Exercise aim: Without the images, print all the entries below exactly as given.

The input Start Marker

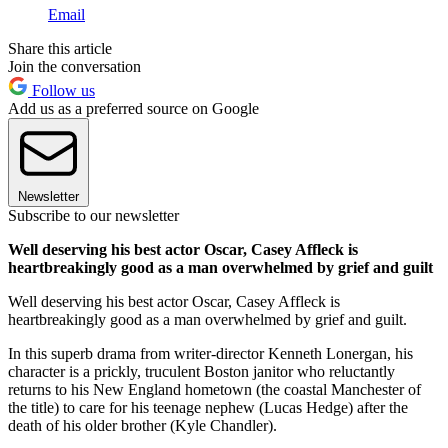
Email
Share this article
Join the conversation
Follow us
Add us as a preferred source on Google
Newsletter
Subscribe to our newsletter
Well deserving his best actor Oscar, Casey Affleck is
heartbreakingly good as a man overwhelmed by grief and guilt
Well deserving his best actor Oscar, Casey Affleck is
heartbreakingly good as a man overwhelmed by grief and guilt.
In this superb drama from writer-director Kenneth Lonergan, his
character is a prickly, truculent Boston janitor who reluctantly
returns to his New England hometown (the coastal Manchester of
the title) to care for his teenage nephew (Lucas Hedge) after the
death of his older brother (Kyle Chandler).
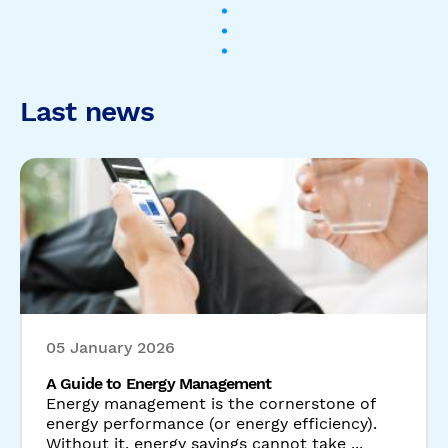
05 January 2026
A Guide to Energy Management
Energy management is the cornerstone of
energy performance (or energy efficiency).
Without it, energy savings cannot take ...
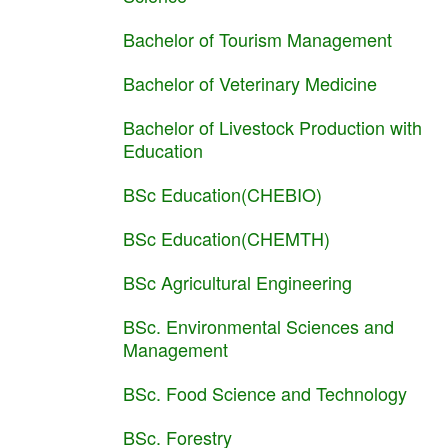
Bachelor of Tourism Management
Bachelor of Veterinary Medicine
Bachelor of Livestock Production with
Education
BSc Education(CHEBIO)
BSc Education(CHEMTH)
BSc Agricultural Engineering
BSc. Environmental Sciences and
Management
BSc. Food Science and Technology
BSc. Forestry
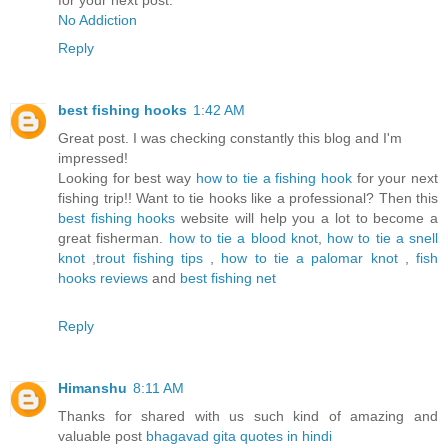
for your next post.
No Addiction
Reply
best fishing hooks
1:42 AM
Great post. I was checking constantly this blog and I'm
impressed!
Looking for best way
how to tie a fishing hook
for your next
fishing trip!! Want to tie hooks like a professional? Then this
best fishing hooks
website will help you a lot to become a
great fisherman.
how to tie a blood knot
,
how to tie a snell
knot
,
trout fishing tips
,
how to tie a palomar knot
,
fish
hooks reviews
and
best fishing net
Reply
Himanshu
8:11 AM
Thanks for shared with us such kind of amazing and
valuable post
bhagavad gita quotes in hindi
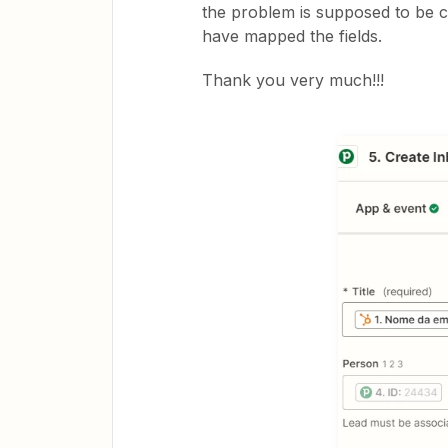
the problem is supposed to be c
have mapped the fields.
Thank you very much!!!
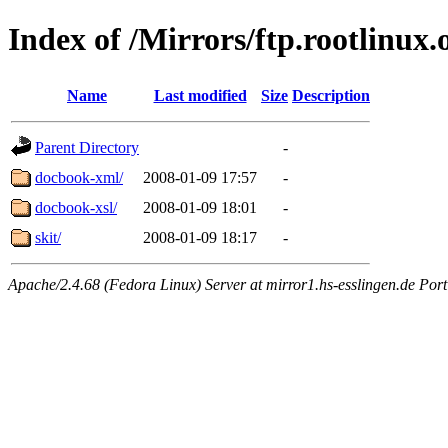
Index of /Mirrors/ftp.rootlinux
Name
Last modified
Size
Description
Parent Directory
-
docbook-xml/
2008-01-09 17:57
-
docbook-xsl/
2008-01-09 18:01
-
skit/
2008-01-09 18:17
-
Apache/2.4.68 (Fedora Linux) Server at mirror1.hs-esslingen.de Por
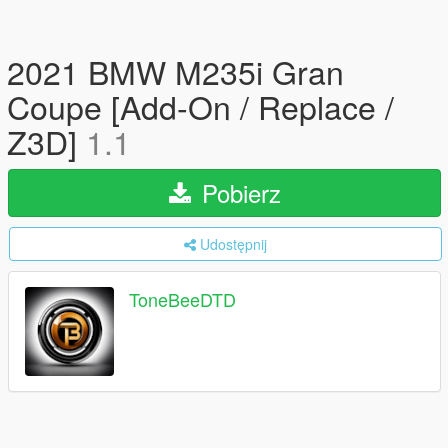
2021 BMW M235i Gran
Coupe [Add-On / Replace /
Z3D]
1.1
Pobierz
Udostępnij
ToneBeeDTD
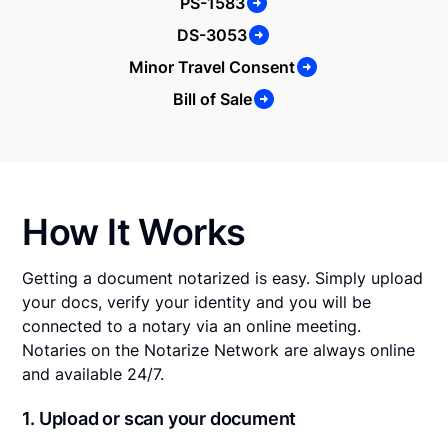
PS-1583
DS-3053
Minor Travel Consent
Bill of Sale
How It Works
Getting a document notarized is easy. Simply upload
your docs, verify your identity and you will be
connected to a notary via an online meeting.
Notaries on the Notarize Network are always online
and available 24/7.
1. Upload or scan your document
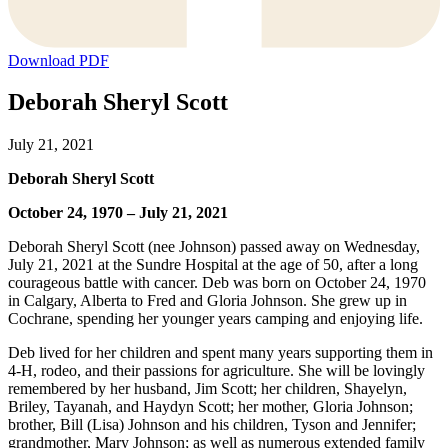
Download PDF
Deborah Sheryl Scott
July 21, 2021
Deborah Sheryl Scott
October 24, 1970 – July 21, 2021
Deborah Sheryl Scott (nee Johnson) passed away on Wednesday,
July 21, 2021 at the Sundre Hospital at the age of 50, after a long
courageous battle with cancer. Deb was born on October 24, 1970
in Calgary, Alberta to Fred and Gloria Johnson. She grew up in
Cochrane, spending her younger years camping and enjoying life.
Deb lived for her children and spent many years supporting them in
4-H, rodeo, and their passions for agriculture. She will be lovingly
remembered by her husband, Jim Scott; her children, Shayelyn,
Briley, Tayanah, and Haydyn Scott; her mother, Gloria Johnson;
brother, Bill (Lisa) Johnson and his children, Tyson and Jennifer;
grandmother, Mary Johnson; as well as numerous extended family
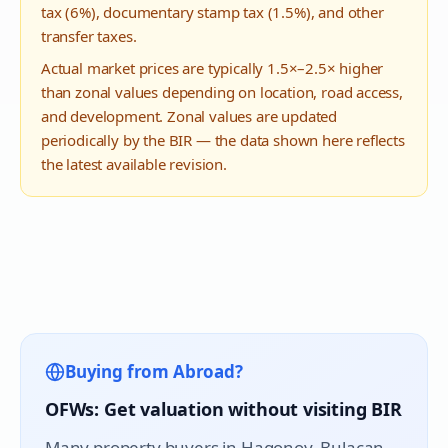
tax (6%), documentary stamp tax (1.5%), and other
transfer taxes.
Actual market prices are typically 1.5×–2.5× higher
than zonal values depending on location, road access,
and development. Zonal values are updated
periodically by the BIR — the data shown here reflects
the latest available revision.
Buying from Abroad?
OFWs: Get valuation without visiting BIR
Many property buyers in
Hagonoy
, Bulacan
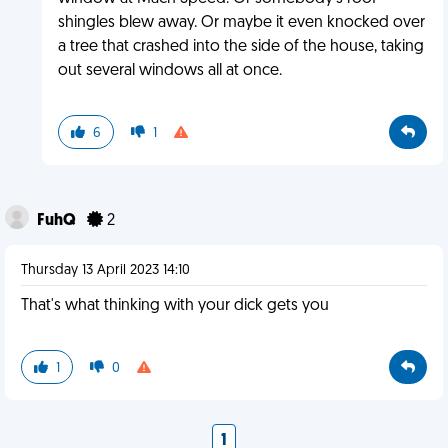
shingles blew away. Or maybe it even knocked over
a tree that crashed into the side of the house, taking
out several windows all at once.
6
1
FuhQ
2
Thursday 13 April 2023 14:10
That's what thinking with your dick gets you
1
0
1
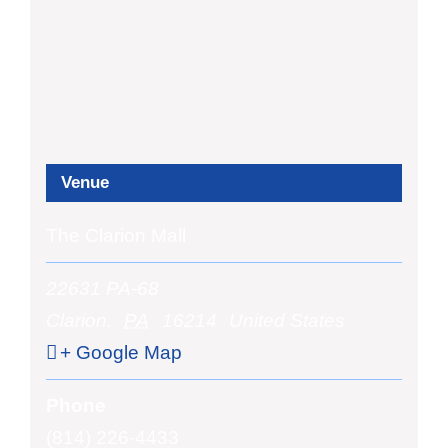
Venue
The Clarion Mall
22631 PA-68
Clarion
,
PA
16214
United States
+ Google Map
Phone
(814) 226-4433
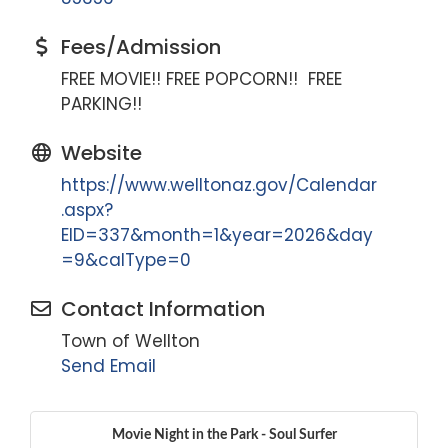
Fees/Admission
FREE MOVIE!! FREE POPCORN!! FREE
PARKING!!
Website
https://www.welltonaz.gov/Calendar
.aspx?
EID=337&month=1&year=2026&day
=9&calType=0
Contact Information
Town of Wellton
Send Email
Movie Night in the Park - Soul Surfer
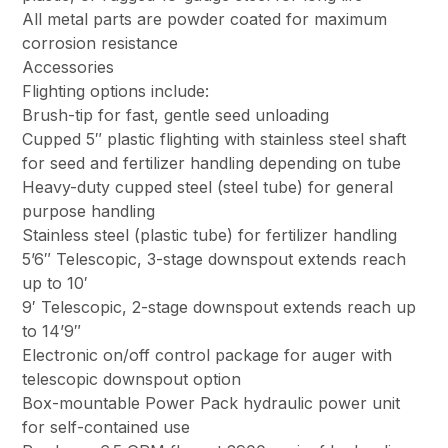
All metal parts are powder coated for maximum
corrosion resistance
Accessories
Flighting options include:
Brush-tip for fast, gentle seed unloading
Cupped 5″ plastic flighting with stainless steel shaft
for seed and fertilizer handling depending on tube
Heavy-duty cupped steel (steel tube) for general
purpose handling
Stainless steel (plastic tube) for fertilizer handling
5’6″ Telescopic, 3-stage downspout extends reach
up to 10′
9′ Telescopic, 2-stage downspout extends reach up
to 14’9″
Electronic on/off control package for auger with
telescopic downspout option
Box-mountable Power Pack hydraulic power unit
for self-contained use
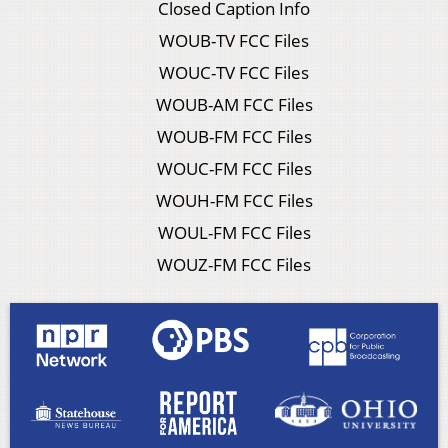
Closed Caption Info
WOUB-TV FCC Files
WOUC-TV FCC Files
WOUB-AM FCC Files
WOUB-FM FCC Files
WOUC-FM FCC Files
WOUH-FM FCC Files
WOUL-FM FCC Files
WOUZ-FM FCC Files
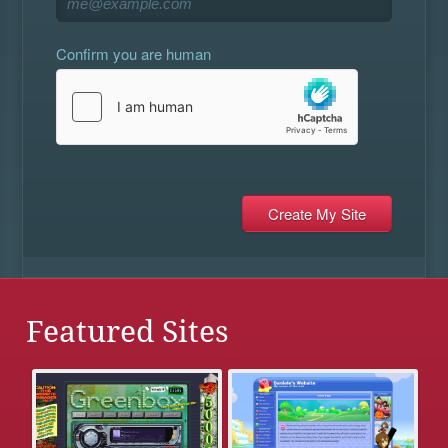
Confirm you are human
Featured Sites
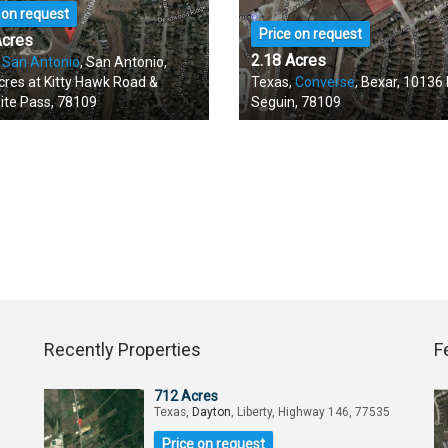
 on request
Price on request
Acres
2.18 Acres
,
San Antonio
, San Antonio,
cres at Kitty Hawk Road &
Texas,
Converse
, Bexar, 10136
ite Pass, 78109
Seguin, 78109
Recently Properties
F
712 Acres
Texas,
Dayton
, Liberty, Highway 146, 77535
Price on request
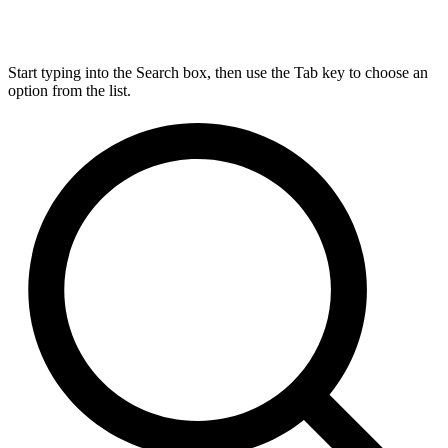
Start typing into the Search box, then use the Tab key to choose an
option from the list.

The input End Marker

Exercise response:
Email
Share this article
Join the conversation
Follow us
Add us as a preferred source on Google
Newsletter
Subscribe to our newsletter
Well deserving his best actor Oscar, Casey Affleck is
heartbreakingly good as a man overwhelmed by grief and guilt
Well deserving his best actor Oscar, Casey Affleck is
heartbreakingly good as a man overwhelmed by grief and guilt.
In this superb drama from writer-director Kenneth Lonergan, his
character is a prickly, truculent Boston janitor who reluctantly
returns to his New England hometown (the coastal Manchester of
the title) to care for his teenage nephew (Lucas Hedge) after the
death of his older brother (Kyle Chandler).
05 January 2026
A Guide to Energy Management
Energy management is the cornerstone of
energy performance (or energy efficiency).
Without it, energy savings cannot take ...
Bachelor of Tourism Management
Bachelor of Veterinary Medicine
Bachelor of Livestock Production with
Education
BSc Education(CHEBIO)
BSc Education(CHEMTH)
BSc Agricultural Engineering
BSc. Environmental Sciences and
Management
BSc. Food Science and Technology
BSc. Forestry
for your next post.
No Addiction
Reply
best fishing hooks
1:42 AM
Great post. I was checking constantly this blog and I'm
impressed!
Looking for best way
how to tie a fishing hook
for your next
fishing trip!! Want to tie hooks like a professional? Then this
best fishing hooks
website will help you a lot to become a
great fisherman.
how to tie a blood knot
,
how to tie a snell
knot
,
trout fishing tips
,
how to tie a palomar knot
,
fish
hooks reviews
and
best fishing net
Reply
Himanshu
8:11 AM
Thanks for shared with us such kind of amazing and
valuable post
bhagavad gita quotes in hindi
the problem is supposed to be c
have mapped the fields.
Thank you very much!!!
Index of /Mirrors/ftp.rootlinux
Name
Last modified
Size
Description
Parent Directory
-
docbook-xml/
2008-01-09 17:57
-
docbook-xsl/
2008-01-09 18:01
-
skit/
2008-01-09 18:17
-
Apache/2.4.68 (Fedora Linux) Server at mirror1.hs-esslingen.de Por
2021 BMW M235i Gran
Coupe [Add-On / Replace /
Z3D]
1.1
Pobierz
Udostępnij
ToneBeeDTD
PS-1583
DS-3053
Minor Travel Consent
Bill of Sale
How It Works
Getting a document notarized is easy. Simply upload
your docs, verify your identity and you will be
connected to a notary via an online meeting.
Notaries on the Notarize Network are always online
and available 24/7.
1. Upload or scan your document
Download PDF
Deborah Sheryl Scott
July 21, 2021
Deborah Sheryl Scott
October 24, 1970 – July 21, 2021
Deborah Sheryl Scott (nee Johnson) passed away on Wednesday,
July 21, 2021 at the Sundre Hospital at the age of 50, after a long
courageous battle with cancer. Deb was born on October 24, 1970
in Calgary, Alberta to Fred and Gloria Johnson. She grew up in
Cochrane, spending her younger years camping and enjoying life.
Deb lived for her children and spent many years supporting them in
4-H, rodeo, and their passions for agriculture. She will be lovingly
remembered by her husband, Jim Scott; her children, Shayelyn,
Briley, Tayanah, and Haydyn Scott; her mother, Gloria Johnson;
brother, Bill (Lisa) Johnson and his children, Tyson and Jennifer;
grandmother, Mary Johnson; as well as numerous extended family
tax (6%), documentary stamp tax (1.5%), and other
transfer taxes.
Actual market prices are typically 1.5×–2.5× higher
than zonal values depending on location, road access,
and development. Zonal values are updated
periodically by the BIR — the data shown here reflects
the latest available revision.
Buying from Abroad?
OFWs: Get valuation without visiting BIR
Many property buyers in
Hagonoy
, Bulacan
shingles blew away. Or maybe it even knocked over
a tree that crashed into the side of the house, taking
out several windows all at once.
6
1
FuhQ
2
Thursday 13 April 2023 14:10
That's what thinking with your dick gets you
1
0
1
Venue
The Clarion Mall
22631 PA-68
Clarion
,
PA
16214
United States
+ Google Map
Phone
(814) 226-4433
Fees/Admission
FREE MOVIE!! FREE POPCORN!! FREE
PARKING!!
Website
https://www.welltonaz.gov/Calendar
.aspx?
EID=337&month=1&year=2026&day
=9&calType=0
Contact Information
Town of Wellton
Send Email
Movie Night in the Park - Soul Surfer
All metal parts are powder coated for maximum
corrosion resistance
Accessories
Flighting options include:
Brush-tip for fast, gentle seed unloading
Cupped 5″ plastic flighting with stainless steel shaft
for seed and fertilizer handling depending on tube
Heavy-duty cupped steel (steel tube) for general
purpose handling
Stainless steel (plastic tube) for fertilizer handling
5’6″ Telescopic, 3-stage downspout extends reach
up to 10′
9′ Telescopic, 2-stage downspout extends reach up
to 14’9″
Electronic on/off control package for auger with
telescopic downspout option
Box-mountable Power Pack hydraulic power unit
for self-contained use
Closed Caption Info
WOUB-TV FCC Files
WOUC-TV FCC Files
WOUB-AM FCC Files
WOUB-FM FCC Files
WOUC-FM FCC Files
WOUH-FM FCC Files
WOUL-FM FCC Files
WOUZ-FM FCC Files
Confirm you are human
Featured Sites
 on request
Price on request
Acres
2.18 Acres
,
San Antonio
, San Antonio,
cres at Kitty Hawk Road &
Texas,
Converse
, Bexar, 10136
ite Pass, 78109
Seguin, 78109
Recently Properties
F
712 Acres
Texas,
Dayton
, Liberty, Highway 146, 77535
Price on request
Start typing into the Search box, then use the Tab key to choose an
option from the list.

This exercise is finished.